EXERCISE
Look through the entries. Copy each line that has the word "Lenovo".

AVAILABLE DATA
• • • • •

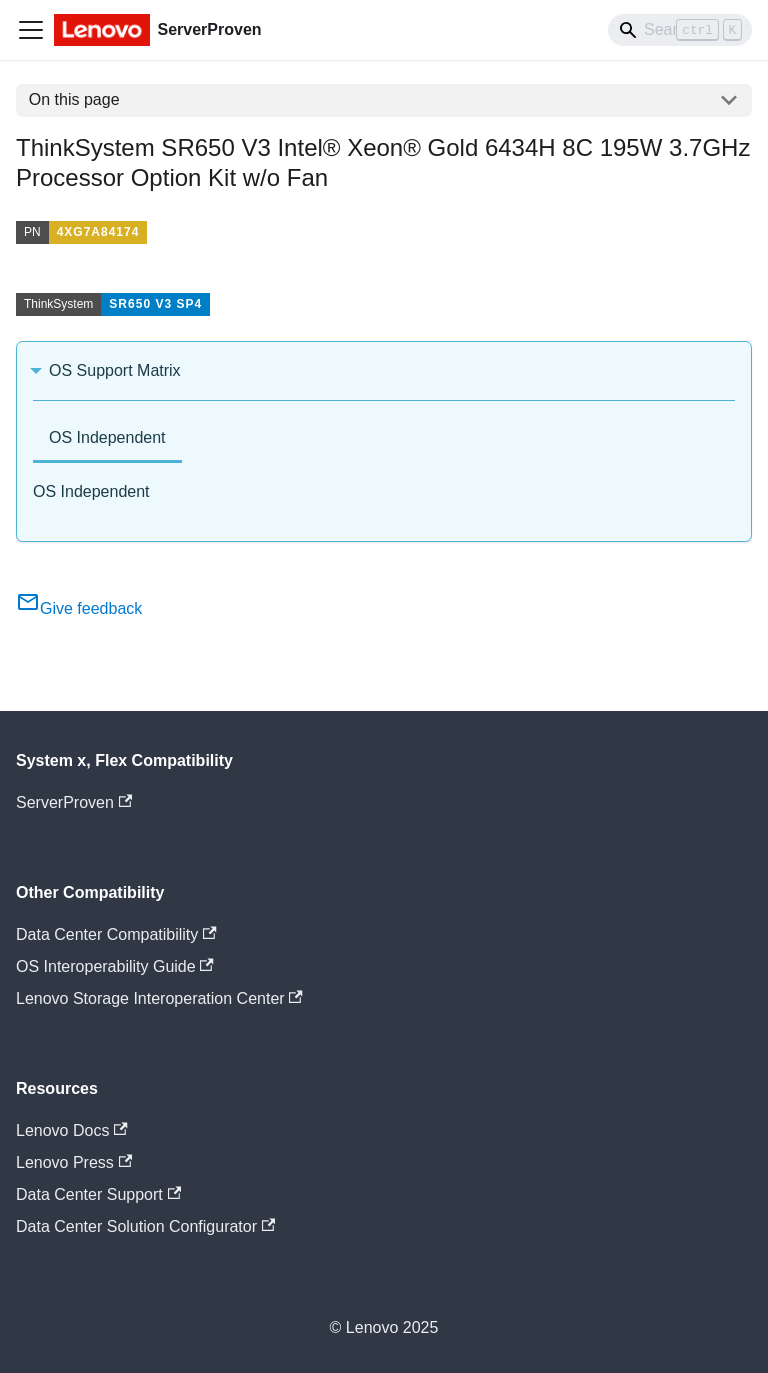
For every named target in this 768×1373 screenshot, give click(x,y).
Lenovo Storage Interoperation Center (159, 998)
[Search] (680, 30)
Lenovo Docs (72, 1130)
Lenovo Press (74, 1162)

• • • • •

WRITTEN ANSWER
Lenovo Storage Interoperation Center (159, 998)
Lenovo Docs (72, 1130)
Lenovo Press (74, 1162)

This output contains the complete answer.